#### Data supplied:

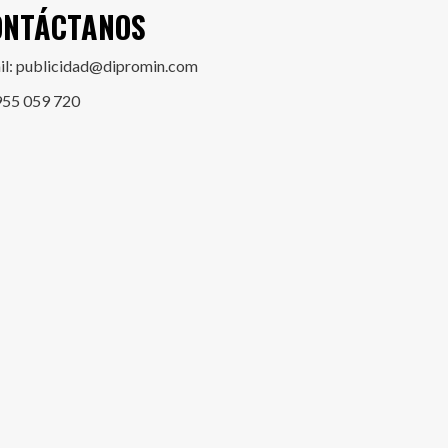
ONTÁCTANOS
il: publicidad@dipromin.com
955 059 720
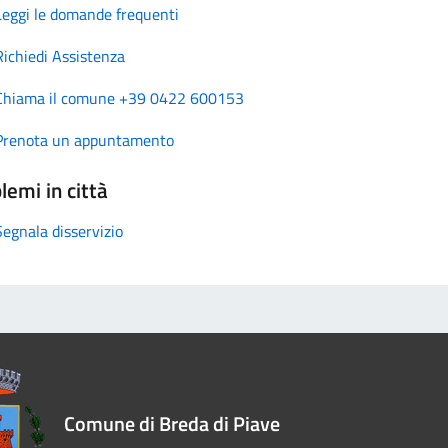
Leggi le domande frequenti
Richiedi Assistenza
Chiama il comune +39 0422 600153
Prenota un appuntamento
lemi in città
Segnala disservizio
Comune di Breda di Piave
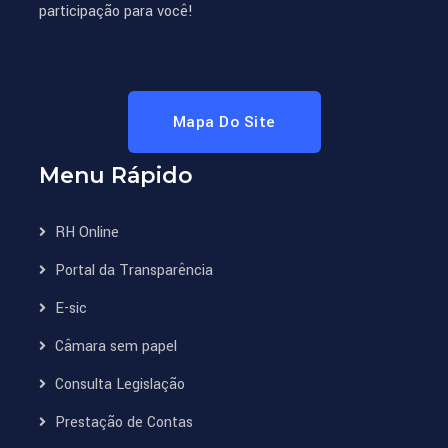
participação para você!
Mapa Do Site
Menu Rápido
RH Online
Portal da Transparência
E-sic
Câmara sem papel
Consulta Legislação
Prestação de Contas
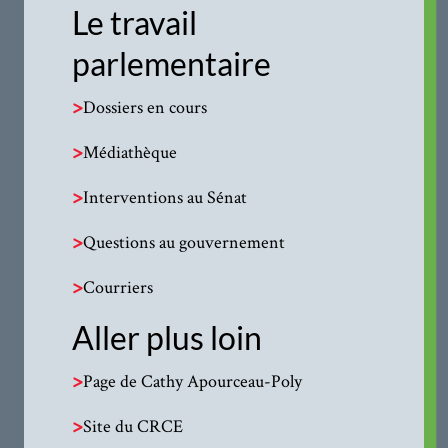
Le travail
parlementaire
>
Dossiers en cours
>
Médiathèque
>
Interventions au Sénat
>
Questions au gouvernement
>
Courriers
Aller plus loin
>
Page de Cathy Apourceau-Poly
>
Site du CRCE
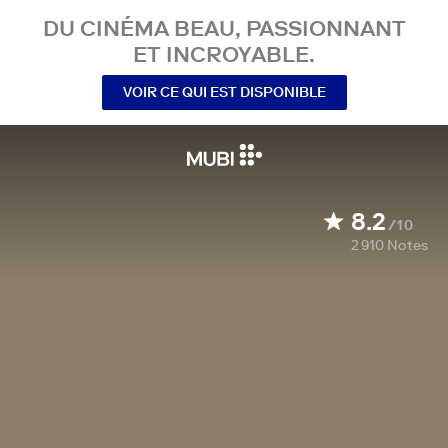
DU CINÉMA BEAU, PASSIONNANT
ET INCROYABLE.
VOIR CE QUI EST DISPONIBLE
8.2
/10
2 910
Notes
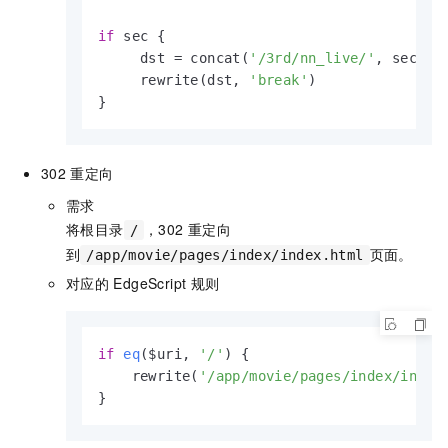
if
 sec {

     dst = concat(
'/3rd/nn_live/'
, sec)

     rewrite(dst, 
'break'
)

}
302
重定向
需求
将根目录
，302
重定向
/
到
页面。
/app/movie/pages/index/index.html
对应的
EdgeScript
规则
if
eq
($uri, 
'/'
)
 {

    rewrite(
'/app/movie/pages/index/index
}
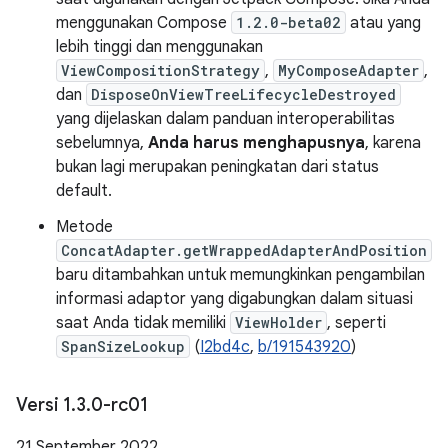
menggunakan Compose
1.2.0-beta02
atau yang
lebih tinggi dan menggunakan
ViewCompositionStrategy
,
MyComposeAdapter
,
dan
DisposeOnViewTreeLifecycleDestroyed
yang dijelaskan dalam panduan interoperabilitas
sebelumnya,
Anda harus menghapusnya
, karena
bukan lagi merupakan peningkatan dari status
default.
Metode
ConcatAdapter.getWrappedAdapterAndPosition
baru ditambahkan untuk memungkinkan pengambilan
informasi adaptor yang digabungkan dalam situasi
saat Anda tidak memiliki
ViewHolder
, seperti
SpanSizeLookup
(
I2bd4c
,
b/191543920
)
Versi 1
.
3
.
0-rc01
21 September 2022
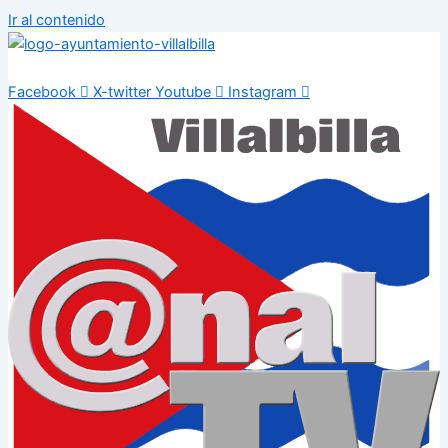
Ir al contenido
Facebook
X-twitter
Youtube
Instagram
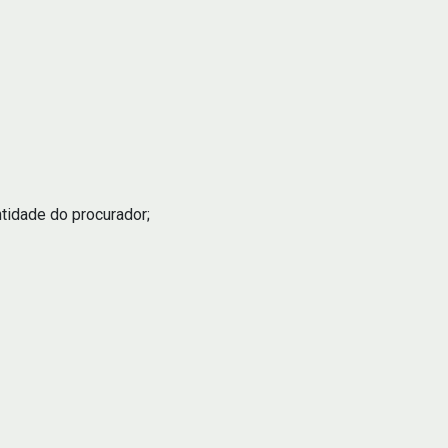
tidade do procurador;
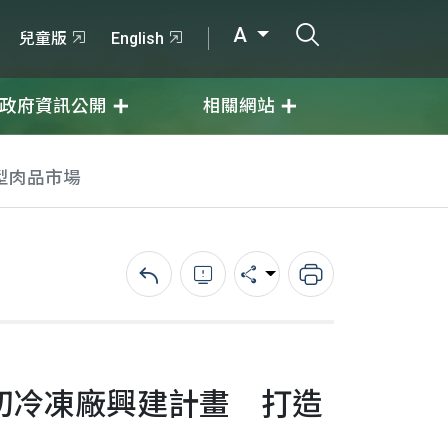
打開搜尋輸入
A
兒童版
English
政府資訊公開
相關網站
型肉品市場
回上一頁
錯誤回報
分享
列印
切冷凍廠興建計畫 打造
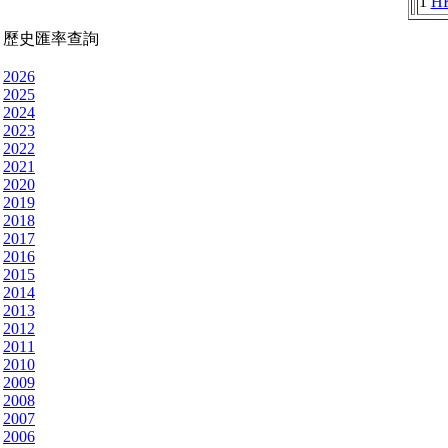
1
H
歷史匯率查詢
2026
2025
2024
2023
2022
2021
2020
2019
2018
2017
2016
2015
2014
2013
2012
2011
2010
2009
2008
2007
2006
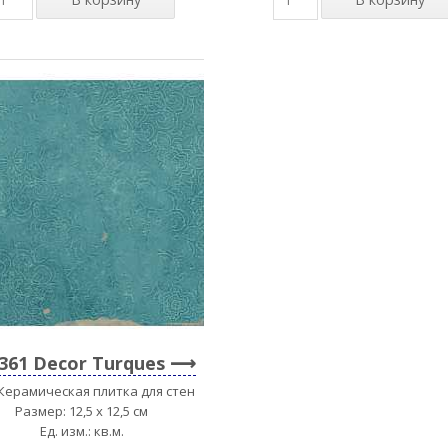
361 Decor Turques
 Керамическая плитка для стен
Размер: 12,5 x 12,5 см
Ед. изм.: кв.м.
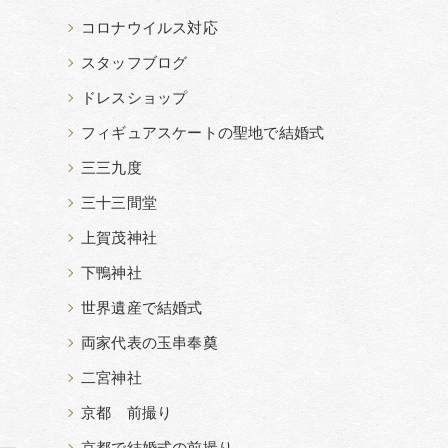
コロナウイルス対応
スタッフブログ
ドレスショップ
フィギュアスケートの聖地で結婚式
三三九度
三十三間堂
上賀茂神社
下鴨神社
世界遺産で結婚式
両家代表の玉串奉奠
二宮神社
京都 前撮り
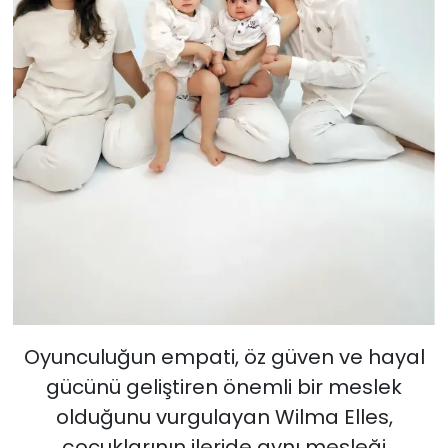
Oyunculuğun empati, öz güven ve hayal
gücünü geliştiren önemli bir meslek
olduğunu vurgulayan Wilma Elles,
çocuklarının ileride aynı mesleği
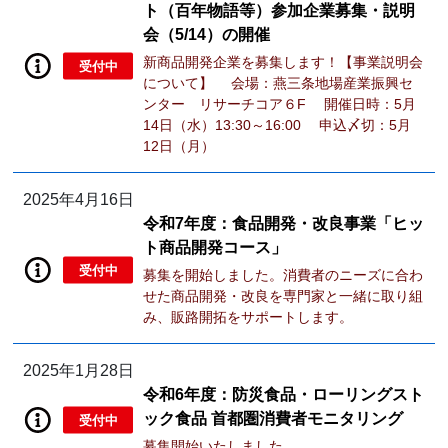
ト（百年物語等）参加企業募集・説明
会（5/14）の開催
新商品開発企業を募集します！【事業説明会
受付中
について】 会場：燕三条地場産業振興セ
ンター リサーチコア６F 開催日時：5月
14日（水）13:30～16:00 申込〆切：5月
12日（月）
2025年4月16日
令和7年度：食品開発・改良事業「ヒッ
ト商品開発コース」
受付中
募集を開始しました。消費者のニーズに合わ
せた商品開発・改良を専門家と一緒に取り組
み、販路開拓をサポートします。
2025年1月28日
令和6年度：防災食品・ローリングスト
ック食品 首都圏消費者モニタリング
受付中
募集開始いたしました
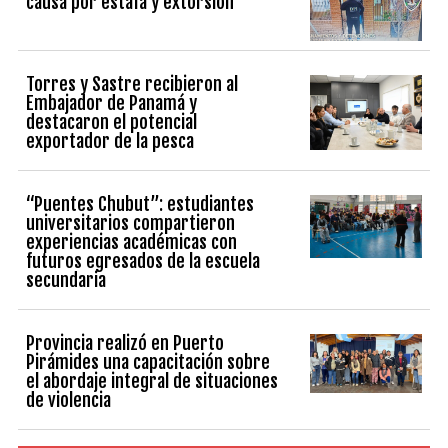
causa por estafa y extorsión
Torres y Sastre recibieron al
Embajador de Panamá y
destacaron el potencial
exportador de la pesca
“Puentes Chubut”: estudiantes
universitarios compartieron
experiencias académicas con
futuros egresados de la escuela
secundaria
Provincia realizó en Puerto
Pirámides una capacitación sobre
el abordaje integral de situaciones
de violencia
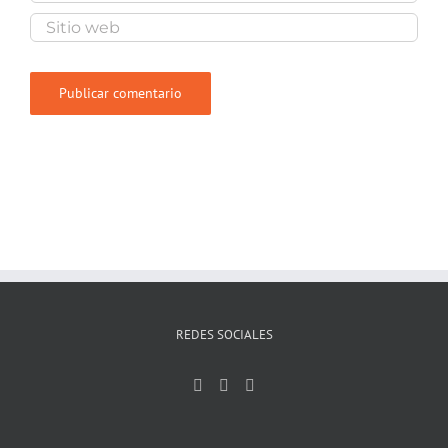
REDES SOCIALES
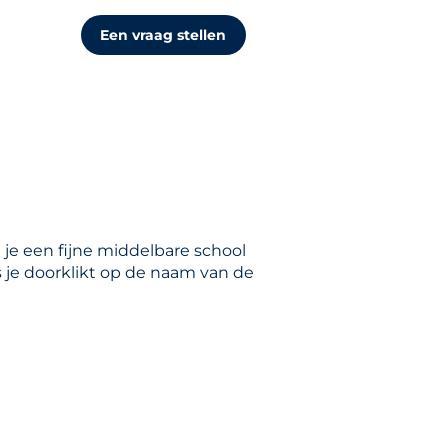
Een vraag stellen
 je een fijne middelbare school
s je doorklikt op de naam van de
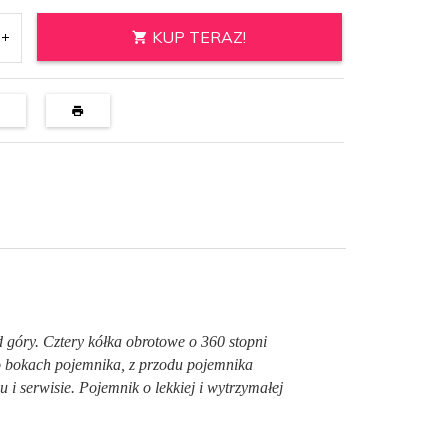
KUP TERAZ!
góry. Cztery kółka obrotowe o 360 stopni
 bokach pojemnika, z przodu pojemnika
 i serwisie. Pojemnik o lekkiej i wytrzymałej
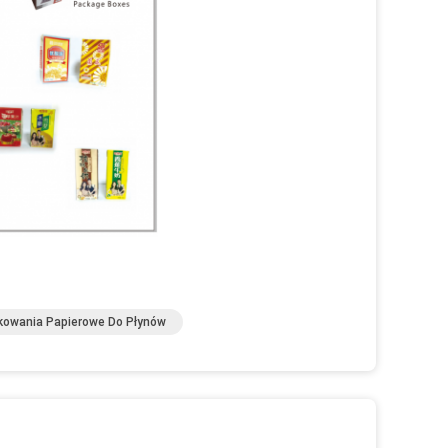
owania Papierowe Do Płynów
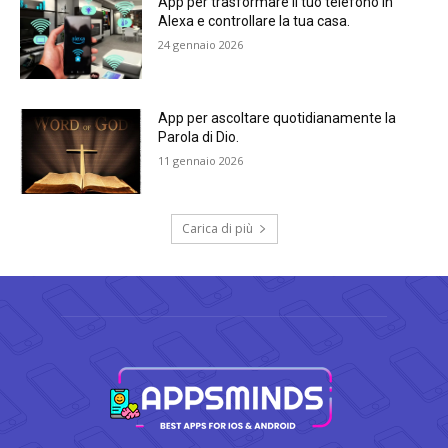
App per trasformare il tuo telefono in
Alexa e controllare la tua casa.
24 gennaio 2026
App per ascoltare quotidianamente la
Parola di Dio.
11 gennaio 2026
Carica di più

#### Task prompt:
From the material above, reproduce everything verbatim except the pictures.

#### Exercise solution:
ONTÁCTANOS
il: publicidad@dipromin.com
955 059 720
Leggi le domande frequenti
Richiedi Assistenza
Chiama il comune +39 0422 600153
Prenota un appuntamento
lemi in città
Segnala disservizio
Comune di Breda di Piave
participação para você!
Mapa Do Site
Menu Rápido
RH Online
Portal da Transparência
E-sic
Câmara sem papel
Consulta Legislação
Prestação de Contas
Le travail
parlementaire
>
Dossiers en cours
>
Médiathèque
>
Interventions au Sénat
>
Questions au gouvernement
>
Courriers
Aller plus loin
>
Page de Cathy Apourceau-Poly
>
Site du CRCE
DU CINÉMA BEAU, PASSIONNANT
ET INCROYABLE.
VOIR CE QUI EST DISPONIBLE
8.2
/10
2 910
Notes
if
 sec {

     dst = concat(
'/3rd/nn_live/'
, sec)

     rewrite(dst, 
'break'
)

}
302
重定向
需求
将根目录
，302
重定向
/
到
页面。
/app/movie/pages/index/index.html
对应的
EdgeScript
规则
if
eq
($uri, 
'/'
)
 {

    rewrite(
'/app/movie/pages/index/index
}
menggunakan Compose
1.2.0-beta02
atau yang
lebih tinggi dan menggunakan
ViewCompositionStrategy
,
MyComposeAdapter
,
dan
DisposeOnViewTreeLifecycleDestroyed
yang dijelaskan dalam panduan interoperabilitas
sebelumnya,
Anda harus menghapusnya
, karena
bukan lagi merupakan peningkatan dari status
default.
Metode
ConcatAdapter.getWrappedAdapterAndPosition
baru ditambahkan untuk memungkinkan pengambilan
informasi adaptor yang digabungkan dalam situasi
saat Anda tidak memiliki
ViewHolder
, seperti
SpanSizeLookup
(
I2bd4c
,
b/191543920
)
Versi 1
.
3
.
0-rc01
21 September 2022
Ir al contenido
Facebook
X-twitter
Youtube
Instagram
tidade do procurador;
打開搜尋輸入
A
兒童版
English
政府資訊公開
相關網站
型肉品市場
回上一頁
錯誤回報
分享
列印
切冷凍廠興建計畫 打造
1
H
歷史匯率查詢
2026
2025
2024
2023
2022
2021
2020
2019
2018
2017
2016
2015
2014
2013
2012
2011
2010
2009
2008
2007
2006
361 Decor Turques
 Керамическая плитка для стен
Размер: 12,5 x 12,5 см
Ед. изм.: кв.м.
コロナウイルス対応
スタッフブログ
ドレスショップ
フィギュアスケートの聖地で結婚式
三三九度
三十三間堂
上賀茂神社
下鴨神社
世界遺産で結婚式
両家代表の玉串奉奠
二宮神社
京都 前撮り
Oyunculuğun empati, öz güven ve hayal
gücünü geliştiren önemli bir meslek
olduğunu vurgulayan Wilma Elles,
çocuklarının ileride aynı mesleği
ト（百年物語等）参加企業募集・説明
会（5/14）の開催
新商品開発企業を募集します！【事業説明会
受付中
について】 会場：燕三条地場産業振興セ
ンター リサーチコア６F 開催日時：5月
14日（水）13:30～16:00 申込〆切：5月
12日（月）
2025年4月16日
令和7年度：食品開発・改良事業「ヒッ
ト商品開発コース」
受付中
募集を開始しました。消費者のニーズに合わ
せた商品開発・改良を専門家と一緒に取り組
み、販路開拓をサポートします。
2025年1月28日
令和6年度：防災食品・ローリングスト
ック食品 首都圏消費者モニタリング
受付中
募集開始いたしました
causa por estafa y extorsión
Torres y Sastre recibieron al
Embajador de Panamá y
destacaron el potencial
exportador de la pesca
“Puentes Chubut”: estudiantes
universitarios compartieron
experiencias académicas con
futuros egresados de la escuela
secundaria
Provincia realizó en Puerto
Pirámides una capacitación sobre
el abordaje integral de situaciones
de violencia
REDES SOCIALES
Een vraag stellen
 je een fijne middelbare school
s je doorklikt op de naam van de
KUP TERAZ!
góry. Cztery kółka obrotowe o 360 stopni
 bokach pojemnika, z przodu pojemnika
 i serwisie. Pojemnik o lekkiej i wytrzymałej
owania Papierowe Do Płynów
App per trasformare il tuo telefono in
Alexa e controllare la tua casa.
24 gennaio 2026
App per ascoltare quotidianamente la
Parola di Dio.
11 gennaio 2026
Carica di più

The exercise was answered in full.